# Aluminum Brake Rotors



## piotrsko (Dec 9, 2007)

depending on your brake bias adjustment, and the alum alloy, they might work. Expect a very short life ( <10K Miles)


----------



## JRP3 (Mar 7, 2008)

Certainly wouldn't be worth it if that was the lifespan. I'd think they would do better than that with the regen doing most of the work, but maybe not.


----------



## mizlplix (May 1, 2011)

With aluminum rotors, a good deal of the wear is just dust on the rotor grinding under the pads when driving. They are hard anodized and when it gets through this barrier the wear accelerates.

With regen, I could get by with just a single, thin cast iron or stainless steel solid rotor. Like on go karts or my Wilwood Dyna Lite 1's.

Aluminum calipers and mounts are good though.

Miz


----------



## RIPPERTON (Jan 26, 2010)

My 2004 CBR1000RR race bike has probably the only example in the world of a tungsten carbide coated aluminium brake rotor and yes it works very well and handles the heat too.
I could only get the rear disc to work but with about $200 worth of HVOF tungsten carbide mechanically bonded onto the 7075T6 cnced rotor weighing about 370gr.
The aluminium expands but the tungsten doesnt, it just mudcracks but doesnt flake off.
I could never get the front discs to work without becoming unparallel and bumpy.


----------



## JRP3 (Mar 7, 2008)

> With aluminum rotors, a good deal of the wear is just dust on the rotor grinding under the pads when driving. They are hard anodized and when it gets through this barrier the wear accelerates.


That doesn't sound good. Something I've always wondered about is a spring loaded, (or something), brake caliper that more positively retracts the pads from the rotors, reducing rolling resistance and wear. I did find this article about a new composite aluminum/ceramic brake rotor, but it seems they aren't ready yet, other than for motorcycles. Once again I'm ahead of the times


----------



## mizlplix (May 1, 2011)

There is a quad-ring on the caliper piston which is responsible for piston retraction. They "roll" forwards when pressure is applied and that tension is what pulls the piston back when the pressure is released. (in theory) The travel limitation is the material's ability to twist back to a normal posture. 

It is the outer pad that drags on the rotor......because the caliper is hard to drag back on the slide rails (pins). Make sure your pins are lubed and free.


There are better (but more costly) designs, like a simple retraction spring pulling the piston back. It is used on many smaller calipers and is identified by a screw and nut on the caliper housing, opposite the piston bore.

That is why F1 cars went to carbon and even carbon/kevlar rotors. They just have to throw them away often.

For a road car, stick to thin cast iron, steel or stainless steel for rotors, with piston retraction springs.

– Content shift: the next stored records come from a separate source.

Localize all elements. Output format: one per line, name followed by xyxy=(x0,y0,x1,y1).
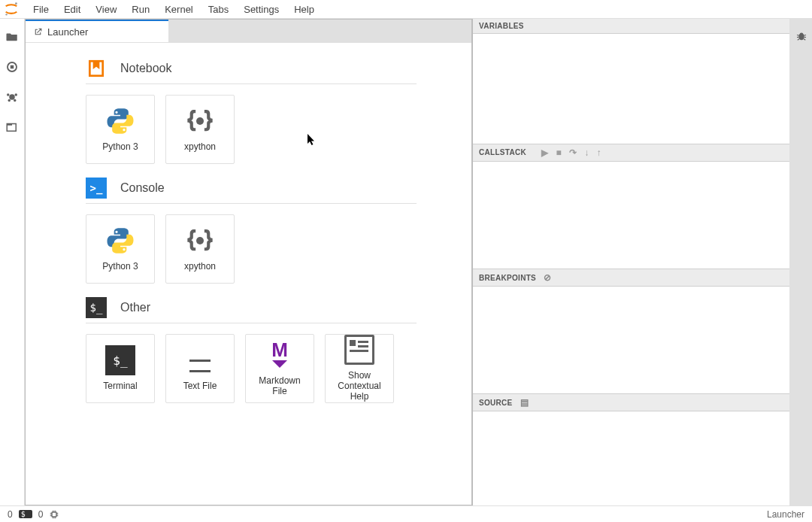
panel-header-callstack[interactable]: CALLSTACK ▶ ■ ↷ ↓ ↑ xyxy=(473,144,789,162)
svg-point-1 xyxy=(5,14,7,15)
status-count-a: 0 xyxy=(8,509,13,520)
launch-icon xyxy=(33,27,43,37)
debugger-sidebar: VARIABLESCALLSTACK ▶ ■ ↷ ↓ ↑ BREAKPOINTS… xyxy=(472,19,789,505)
panel-header-source[interactable]: SOURCE▤ xyxy=(473,393,789,411)
launcher-section-other: $_Other$_TerminalText FileMMarkdown File… xyxy=(86,297,464,403)
menu-file[interactable]: File xyxy=(26,2,56,17)
menu-edit[interactable]: Edit xyxy=(56,2,88,17)
card-label: Python 3 xyxy=(102,142,138,153)
svg-point-8 xyxy=(14,99,16,102)
svg-point-6 xyxy=(15,93,17,96)
menu-run[interactable]: Run xyxy=(124,2,157,17)
breakpoints-toggle-icon[interactable]: ⊘ xyxy=(544,272,551,283)
section-title: Other xyxy=(120,301,150,314)
xpython-icon xyxy=(185,106,215,136)
svg-line-19 xyxy=(797,39,798,41)
other-section-icon: $_ xyxy=(86,297,107,318)
section-title: Console xyxy=(120,181,165,195)
launcher-card-xpython[interactable]: xpython xyxy=(165,95,235,164)
tab-title: Launcher xyxy=(47,26,88,38)
panel-title: BREAKPOINTS xyxy=(479,274,536,282)
panel-body-callstack xyxy=(473,162,789,269)
menubar: FileEditViewRunKernelTabsSettingsHelp xyxy=(0,0,812,19)
panel-body-breakpoints xyxy=(473,287,789,393)
card-label: Text File xyxy=(183,381,217,392)
launcher-card-text-file[interactable]: Text File xyxy=(165,334,235,403)
card-label: xpython xyxy=(184,142,216,153)
svg-line-16 xyxy=(804,35,806,36)
svg-point-4 xyxy=(9,94,15,100)
markdown-icon: M xyxy=(265,340,295,370)
panel-body-source xyxy=(473,411,789,505)
launcher-panel: NotebookPython 3xpython>_ConsolePython 3… xyxy=(26,42,471,505)
menu-tabs[interactable]: Tabs xyxy=(201,2,236,17)
terminal-status-icon[interactable]: $_ xyxy=(19,510,32,518)
card-label: Python 3 xyxy=(102,262,138,272)
panel-title: CALLSTACK xyxy=(479,148,526,156)
textfile-icon xyxy=(185,345,215,375)
panel-title: VARIABLES xyxy=(479,22,524,30)
status-mode: Launcher xyxy=(767,509,804,520)
main-dock: Launcher NotebookPython 3xpython>_Consol… xyxy=(25,19,812,505)
left-sidebar xyxy=(0,19,25,505)
tab-bar: Launcher xyxy=(26,20,471,42)
file-browser-icon[interactable] xyxy=(5,29,20,44)
svg-point-13 xyxy=(196,237,204,244)
panel-title: SOURCE xyxy=(479,399,513,407)
step-out-icon[interactable]: ↑ xyxy=(597,147,601,158)
launcher-card-markdown-file[interactable]: MMarkdown File xyxy=(245,334,314,403)
console-section-icon: >_ xyxy=(86,178,107,199)
svg-rect-3 xyxy=(11,65,14,69)
step-over-icon[interactable]: ↷ xyxy=(569,147,577,158)
right-sidebar xyxy=(789,19,812,505)
menu-settings[interactable]: Settings xyxy=(236,2,286,17)
notebook-section-icon xyxy=(86,58,107,79)
section-title: Notebook xyxy=(120,62,172,75)
open-source-icon[interactable]: ▤ xyxy=(520,397,529,408)
tab-launcher[interactable]: Launcher xyxy=(26,20,168,42)
svg-point-12 xyxy=(196,117,204,125)
python-icon xyxy=(105,226,135,256)
stop-icon[interactable]: ■ xyxy=(556,147,562,158)
tabs-icon[interactable] xyxy=(5,120,20,135)
card-label: Markdown File xyxy=(250,376,309,397)
card-label: Terminal xyxy=(103,381,137,392)
launcher-card-python-3[interactable]: Python 3 xyxy=(86,95,155,164)
menu-kernel[interactable]: Kernel xyxy=(157,2,201,17)
menu-help[interactable]: Help xyxy=(286,2,322,17)
launcher-card-terminal[interactable]: $_Terminal xyxy=(86,334,155,403)
menu-view[interactable]: View xyxy=(88,2,124,17)
card-label: xpython xyxy=(184,262,216,272)
svg-rect-10 xyxy=(7,124,12,126)
status-count-b: 0 xyxy=(38,509,44,520)
svg-point-0 xyxy=(15,2,17,5)
terminal-icon: $_ xyxy=(105,345,135,375)
launcher-card-xpython[interactable]: xpython xyxy=(165,214,235,284)
svg-line-15 xyxy=(797,35,799,36)
svg-point-5 xyxy=(7,93,9,96)
jupyter-logo xyxy=(3,1,20,17)
svg-line-20 xyxy=(804,39,805,41)
card-label: Show Contextual Help xyxy=(330,371,389,402)
launcher-card-python-3[interactable]: Python 3 xyxy=(86,214,155,284)
panel-header-variables[interactable]: VARIABLES xyxy=(473,19,789,34)
xpython-icon xyxy=(185,226,215,256)
launcher-section-console: >_ConsolePython 3xpython xyxy=(86,178,464,284)
svg-point-7 xyxy=(8,99,11,102)
python-icon xyxy=(105,106,135,136)
launcher-section-notebook: NotebookPython 3xpython xyxy=(86,58,464,164)
kernel-status-icon[interactable] xyxy=(49,509,59,520)
panel-body-variables xyxy=(473,34,789,144)
debugger-icon[interactable] xyxy=(795,29,808,45)
help-icon xyxy=(344,335,374,365)
status-bar: 0 $_ 0 Launcher xyxy=(0,505,812,522)
running-icon[interactable] xyxy=(5,59,20,74)
continue-icon[interactable]: ▶ xyxy=(541,147,548,158)
svg-rect-21 xyxy=(53,512,57,517)
panel-header-breakpoints[interactable]: BREAKPOINTS⊘ xyxy=(473,269,789,287)
launcher-card-show-contextual-help[interactable]: Show Contextual Help xyxy=(325,334,394,403)
step-in-icon[interactable]: ↓ xyxy=(584,147,589,158)
commands-icon[interactable] xyxy=(5,90,20,105)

*You can make your own EV type brake system* by band saw cutting a big ventilated rotor in half and truing the remaining half on a brake lathe, then making aluminum spacers to place behind the pads to take up the space lost. 

OR cut down the rotor as mentioned above, get a caliper from something smaller and make yourself an adapter mount. You only need to make sure the rotor thickness is similar to what the new caliper needs.

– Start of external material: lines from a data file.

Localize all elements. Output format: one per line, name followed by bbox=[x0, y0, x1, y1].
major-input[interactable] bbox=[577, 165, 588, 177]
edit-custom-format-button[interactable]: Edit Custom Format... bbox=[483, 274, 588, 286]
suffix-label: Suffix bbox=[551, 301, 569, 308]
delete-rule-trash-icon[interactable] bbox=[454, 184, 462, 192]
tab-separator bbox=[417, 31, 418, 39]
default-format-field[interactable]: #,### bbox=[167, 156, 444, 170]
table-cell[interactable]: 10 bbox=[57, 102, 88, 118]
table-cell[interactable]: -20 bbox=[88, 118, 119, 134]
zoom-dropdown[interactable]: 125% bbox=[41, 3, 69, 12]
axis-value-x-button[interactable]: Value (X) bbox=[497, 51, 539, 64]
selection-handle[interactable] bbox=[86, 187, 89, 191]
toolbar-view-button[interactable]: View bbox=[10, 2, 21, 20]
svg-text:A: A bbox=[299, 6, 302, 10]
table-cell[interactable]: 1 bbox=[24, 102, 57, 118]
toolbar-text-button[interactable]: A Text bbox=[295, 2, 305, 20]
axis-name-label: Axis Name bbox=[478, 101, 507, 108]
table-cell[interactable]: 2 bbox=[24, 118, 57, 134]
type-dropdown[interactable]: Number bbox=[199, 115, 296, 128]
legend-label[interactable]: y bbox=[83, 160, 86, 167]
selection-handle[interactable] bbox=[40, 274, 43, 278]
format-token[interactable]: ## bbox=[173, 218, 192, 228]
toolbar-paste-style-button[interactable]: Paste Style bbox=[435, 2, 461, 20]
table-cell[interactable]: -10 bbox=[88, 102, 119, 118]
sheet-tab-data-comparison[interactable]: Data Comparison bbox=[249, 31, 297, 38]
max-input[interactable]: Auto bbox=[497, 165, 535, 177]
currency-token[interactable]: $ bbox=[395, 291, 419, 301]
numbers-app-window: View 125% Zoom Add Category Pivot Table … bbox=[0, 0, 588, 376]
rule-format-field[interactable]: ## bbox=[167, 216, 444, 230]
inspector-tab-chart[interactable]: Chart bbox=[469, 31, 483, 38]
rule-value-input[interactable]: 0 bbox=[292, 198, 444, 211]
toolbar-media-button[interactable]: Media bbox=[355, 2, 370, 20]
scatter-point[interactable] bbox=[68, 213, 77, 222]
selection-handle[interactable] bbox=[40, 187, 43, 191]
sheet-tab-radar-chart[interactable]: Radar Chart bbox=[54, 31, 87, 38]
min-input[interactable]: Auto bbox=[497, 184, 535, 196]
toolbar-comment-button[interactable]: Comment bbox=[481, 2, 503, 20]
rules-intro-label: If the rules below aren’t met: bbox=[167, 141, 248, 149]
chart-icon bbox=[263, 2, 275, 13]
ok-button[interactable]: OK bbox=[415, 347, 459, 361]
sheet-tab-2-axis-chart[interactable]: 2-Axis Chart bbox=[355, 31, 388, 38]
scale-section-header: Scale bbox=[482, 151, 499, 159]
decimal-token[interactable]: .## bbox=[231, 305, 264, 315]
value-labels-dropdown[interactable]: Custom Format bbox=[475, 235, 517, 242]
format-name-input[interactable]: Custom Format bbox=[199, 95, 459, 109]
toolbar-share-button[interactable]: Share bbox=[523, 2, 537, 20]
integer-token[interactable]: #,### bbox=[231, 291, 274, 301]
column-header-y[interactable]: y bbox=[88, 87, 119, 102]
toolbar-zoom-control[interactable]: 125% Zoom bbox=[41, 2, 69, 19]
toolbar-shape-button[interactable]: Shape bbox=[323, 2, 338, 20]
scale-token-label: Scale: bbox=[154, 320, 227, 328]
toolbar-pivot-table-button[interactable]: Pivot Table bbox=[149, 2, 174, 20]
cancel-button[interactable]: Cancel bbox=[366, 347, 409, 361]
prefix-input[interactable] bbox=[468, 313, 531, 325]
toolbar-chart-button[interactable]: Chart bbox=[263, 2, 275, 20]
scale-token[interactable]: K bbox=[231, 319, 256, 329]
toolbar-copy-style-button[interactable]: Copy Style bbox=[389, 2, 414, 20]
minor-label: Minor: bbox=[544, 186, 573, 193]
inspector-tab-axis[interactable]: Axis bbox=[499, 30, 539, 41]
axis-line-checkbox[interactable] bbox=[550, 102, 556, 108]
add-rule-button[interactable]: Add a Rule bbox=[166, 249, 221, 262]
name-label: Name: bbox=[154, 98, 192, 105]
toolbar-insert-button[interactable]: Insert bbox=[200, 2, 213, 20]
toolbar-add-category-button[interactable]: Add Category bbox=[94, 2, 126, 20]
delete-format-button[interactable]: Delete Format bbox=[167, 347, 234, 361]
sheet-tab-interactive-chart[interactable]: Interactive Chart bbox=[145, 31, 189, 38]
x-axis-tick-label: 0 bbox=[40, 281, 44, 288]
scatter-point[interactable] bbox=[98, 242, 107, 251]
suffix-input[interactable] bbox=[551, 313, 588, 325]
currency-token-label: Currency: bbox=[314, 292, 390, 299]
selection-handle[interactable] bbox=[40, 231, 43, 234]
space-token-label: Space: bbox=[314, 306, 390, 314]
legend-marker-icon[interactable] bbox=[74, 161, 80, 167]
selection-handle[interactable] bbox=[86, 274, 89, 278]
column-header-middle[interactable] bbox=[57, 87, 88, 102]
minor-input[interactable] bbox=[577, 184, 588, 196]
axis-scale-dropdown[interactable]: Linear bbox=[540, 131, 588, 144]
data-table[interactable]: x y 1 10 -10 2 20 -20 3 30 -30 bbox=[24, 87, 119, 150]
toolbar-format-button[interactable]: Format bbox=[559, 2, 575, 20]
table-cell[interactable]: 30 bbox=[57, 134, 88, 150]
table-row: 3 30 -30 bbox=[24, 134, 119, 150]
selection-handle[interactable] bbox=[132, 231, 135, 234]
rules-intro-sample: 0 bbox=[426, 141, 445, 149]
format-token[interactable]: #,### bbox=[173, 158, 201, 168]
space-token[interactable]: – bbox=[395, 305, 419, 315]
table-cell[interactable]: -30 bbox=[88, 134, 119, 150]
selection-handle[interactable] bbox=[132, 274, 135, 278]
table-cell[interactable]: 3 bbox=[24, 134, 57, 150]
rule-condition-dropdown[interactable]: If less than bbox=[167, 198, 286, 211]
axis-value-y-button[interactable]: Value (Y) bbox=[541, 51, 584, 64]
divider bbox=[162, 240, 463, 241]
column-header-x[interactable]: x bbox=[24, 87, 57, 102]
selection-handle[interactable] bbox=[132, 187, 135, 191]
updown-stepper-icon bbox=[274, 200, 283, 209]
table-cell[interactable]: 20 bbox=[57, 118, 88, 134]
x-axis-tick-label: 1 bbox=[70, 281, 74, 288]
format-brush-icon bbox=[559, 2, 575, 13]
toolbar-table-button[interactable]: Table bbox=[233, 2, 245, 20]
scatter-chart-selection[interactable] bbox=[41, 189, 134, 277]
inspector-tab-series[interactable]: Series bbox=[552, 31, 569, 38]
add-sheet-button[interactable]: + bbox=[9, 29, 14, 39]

I have done both. They work fine.

Miz


----------



## JRP3 (Mar 7, 2008)

Not aluminum but it solves the rust issue:
http://media.gm.com/media/us/en/gm/news.detail.html/content/Pages/news/us/en/2011/Nov/1130_fnc.html


----------



## Karter2 (Nov 17, 2011)

JRP3 said:


> I've wondered about using aluminum brake rotors for cars that have regen. Since the brakes are used much less they don't need the same durability of a steel rotor, and the aluminum would be much lighter and never rust. I was thinking of trying some in the rear of my Fiero. I see Wilwood has some but I doubt they would fit my car, and they do say not for road use. http://www.summitracing.com/search/product-line/wilwood-aluminum-brake-rotors


 Better to think of the "Ceramic" ( Metal Matrix Composite) rotors that are commercially available.
Light , wont rust,..but cost a plenty !


----------



## JRP3 (Mar 7, 2008)

Karter2 said:


> ..but cost a plenty !


Yeah, that doesn't work for me.


----------



## iti_uk (Oct 24, 2011)

How about using 2-piece rotors with a alloy bell and a non-vented friction ring? A vented friction ring might still be lighter than a one-piece steel rotor and would be a lot easier to sourse.

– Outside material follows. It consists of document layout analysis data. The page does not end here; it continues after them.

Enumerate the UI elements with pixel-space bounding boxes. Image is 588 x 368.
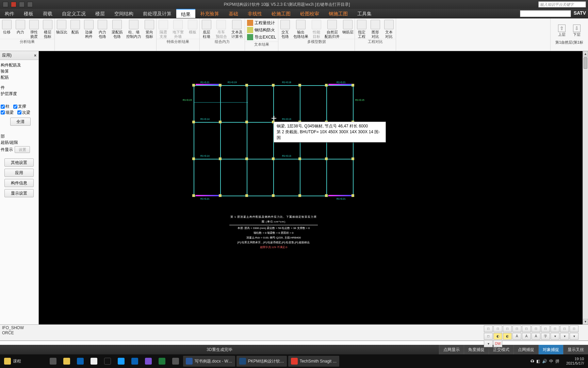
font-icon[interactable]: 字 (541, 333, 550, 340)
tray-net-icon[interactable]: ◧ (536, 359, 540, 364)
menu-item-results[interactable]: 结果 (176, 9, 195, 18)
menu-item[interactable]: 砼图校审 (295, 9, 324, 18)
task-item[interactable] (101, 356, 114, 367)
ribbon-floor-index[interactable]: 楼层 指标 (41, 18, 54, 39)
text-size-icon[interactable]: A (512, 333, 521, 340)
tool-icon[interactable]: ▾ (570, 333, 578, 340)
menu-item[interactable]: 基础 (224, 9, 243, 18)
btn-other[interactable]: 其他设置 (4, 158, 34, 167)
view3d-icon[interactable]: □ (503, 325, 512, 332)
bulb-icon[interactable]: ◐ (493, 333, 502, 340)
ribbon-reinforce[interactable]: 配筋 (68, 18, 82, 39)
tray-up-icon[interactable]: ⮉ (530, 359, 534, 364)
tool-icon[interactable]: ▾ (560, 333, 569, 340)
start-button[interactable]: 课程 (1, 356, 24, 367)
menu-item[interactable]: 楼层 (91, 9, 110, 18)
task-pkpm[interactable]: PKPM结构设计软… (236, 356, 287, 367)
menu-item[interactable]: 工具集 (353, 9, 376, 18)
qa-print-icon[interactable] (19, 2, 24, 7)
floor-down[interactable]: ⇩下层 (573, 25, 581, 37)
menu-item[interactable]: 补充验算 (195, 9, 224, 18)
chk-column[interactable]: 柱 (1, 104, 10, 109)
text-size-icon[interactable]: A (522, 333, 531, 340)
btn-apply[interactable]: 应用 (4, 169, 34, 177)
ribbon-assign-proj[interactable]: 指定 工程 (355, 18, 369, 39)
tool-icon[interactable]: ▾ (484, 340, 493, 347)
tray[interactable]: ⮉ ◧ 🔊 中 拼 (527, 356, 562, 367)
menu-item[interactable]: 钢施工图 (324, 9, 353, 18)
btn-member-info[interactable]: 构件信息 (4, 179, 34, 187)
canvas-scrollbar[interactable]: ▲ ▼ (583, 51, 588, 324)
task-word[interactable]: 写书例题.docx - W… (183, 356, 235, 367)
btn-display-set[interactable]: 显示设置 (4, 189, 34, 197)
status-toggle[interactable]: 对象捕捉 (538, 345, 563, 354)
ribbon-out-env[interactable]: 输出 包络结果 (292, 18, 310, 39)
ribbon-fire[interactable]: 钢结构防火 (247, 27, 276, 33)
ribbon-text-cmp[interactable]: 文本 对比 (382, 18, 396, 39)
status-toggle[interactable]: 显示叉丝 (563, 345, 588, 354)
ribbon-report[interactable]: 文本及 计算书 (229, 18, 245, 39)
view3d-icon[interactable]: □ (484, 333, 493, 340)
view3d-icon[interactable]: □ (512, 325, 521, 332)
qa-icon[interactable] (3, 2, 8, 7)
ribbon-col-wall[interactable]: 柱、墙 控制内力 (125, 18, 143, 39)
ribbon-displacement[interactable]: 位移 (0, 18, 14, 39)
menu-item[interactable]: 砼施工图 (267, 9, 295, 18)
chk-wallbeam[interactable]: 墙梁 (1, 110, 14, 116)
dwg-icon[interactable]: DW (493, 340, 502, 347)
scroll-thumb[interactable] (584, 57, 587, 69)
ribbon-edge[interactable]: 边缘 构件 (82, 18, 96, 39)
ribbon-vert-index[interactable]: 竖向 指标 (143, 18, 156, 39)
view3d-icon[interactable]: □ (570, 325, 578, 332)
close-icon[interactable]: × (34, 53, 36, 58)
tray-ime2-icon[interactable]: 拼 (555, 358, 559, 364)
view3d-icon[interactable]: □ (551, 325, 559, 332)
view3d-icon[interactable]: □ (532, 325, 540, 332)
view3d-icon[interactable]: □ (484, 325, 493, 332)
ribbon-rebar-layer[interactable]: 钢筋层 (341, 18, 355, 39)
task-item[interactable] (88, 356, 100, 367)
qa-save-icon[interactable] (11, 2, 16, 7)
menu-item[interactable]: 荷载 (38, 9, 57, 18)
ribbon-excel[interactable]: 导出EXCEL (247, 34, 276, 40)
view3d-icon[interactable]: □ (493, 325, 502, 332)
ribbon-beam-env[interactable]: 梁配筋 包络 (109, 18, 125, 39)
scroll-up-icon[interactable]: ▲ (583, 51, 588, 57)
task-item[interactable] (61, 356, 73, 367)
ribbon-force[interactable]: 内力 (14, 18, 27, 39)
tray-sound-icon[interactable]: 🔊 (542, 359, 547, 364)
menu-item[interactable]: 前处理及计算 (138, 9, 176, 18)
drawing-canvas[interactable]: R1=0.21 R1=0.19 R1=0.18 R1=0.21 R1=0.15 … (39, 51, 588, 324)
task-snagit[interactable]: TechSmith Snagit … (288, 356, 340, 367)
view3d-icon[interactable]: □ (541, 325, 550, 332)
chk-secbeam[interactable]: 次梁 (17, 110, 30, 116)
text-size-icon[interactable]: A (532, 333, 540, 340)
task-item[interactable] (142, 356, 154, 367)
task-item[interactable] (156, 356, 168, 367)
view3d-icon[interactable]: □ (522, 325, 531, 332)
tray-ime-icon[interactable]: 中 (549, 358, 553, 364)
task-item[interactable] (47, 356, 59, 367)
chk-brace[interactable]: 支撑 (13, 104, 26, 109)
satv-label[interactable]: SATV (572, 9, 588, 18)
menu-item[interactable]: 非线性 (243, 9, 267, 18)
task-item[interactable] (129, 356, 141, 367)
menu-item[interactable]: 自定义工况 (57, 9, 91, 18)
ribbon-natural[interactable]: 自然层 配筋归并 (323, 18, 341, 39)
ribbon-elastic[interactable]: 弹性 挠度 (27, 18, 41, 39)
ribbon-graph-cmp[interactable]: 图形 对比 (369, 18, 382, 39)
menu-item[interactable]: 空间结构 (110, 9, 138, 18)
dropdown-select[interactable] (520, 10, 571, 17)
status-toggle[interactable]: 点网捕捉 (513, 345, 538, 354)
tool-icon[interactable]: ▾ (551, 333, 559, 340)
taskbar-clock[interactable]: 19:102021/5/17/ (564, 357, 587, 366)
view3d-icon[interactable]: □ (560, 325, 569, 332)
qa-doc-icon[interactable] (27, 2, 33, 7)
menu-item[interactable]: 楼板 (19, 9, 38, 18)
btn-set[interactable]: 设置 (15, 146, 30, 153)
scroll-down-icon[interactable]: ▼ (583, 319, 588, 324)
ribbon-axial[interactable]: 轴压比 (55, 18, 68, 39)
ribbon-interactive-env[interactable]: 交互 包络 (278, 18, 292, 39)
btn-clear-all[interactable]: 全清 (10, 118, 31, 126)
floor-up[interactable]: ⇧上层 (558, 25, 566, 37)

Light weight and without the wear problems of exotic-material friction rings.


----------



## JRP3 (Mar 7, 2008)

Helps the weight but doesn't take care of the rust issue.


----------



## iti_uk (Oct 24, 2011)

What about stainless friction rings on alloy bells?


----------



## JRP3 (Mar 7, 2008)

I like it. Unfortunately it sounds expensive, and custom.


----------



## mizlplix (May 1, 2011)

Aluminum , black anodized, almost unlimited sizes and bolt paterns.








http://www.wilwood.com/Hats/HatList.aspx











Super Alloy Drilled Rotor
Super Alloy Steel 10.50” x .16” Solid Rotors are one of Sprint racing's lightest rotor at a weight of only 1.40 pounds. Wilwood’s proprietary Super Alloy Steel greatly enhances the durability and lifespan of this rotor over comparable lightweight steel or aluminum rotors. A Drilled and scalloped design provides excellent high temperature stability, rapid heat dissipation, and consistent performance from the brake pads. The fine micro-finish surface beds quickly with new pads. It provides a cost effective, lightweight solution with quick response, long service life from the pads, and consistent braking at all temperatures.. Lowered rotating weight promotes quick acceleration, deceleration, and improved handling.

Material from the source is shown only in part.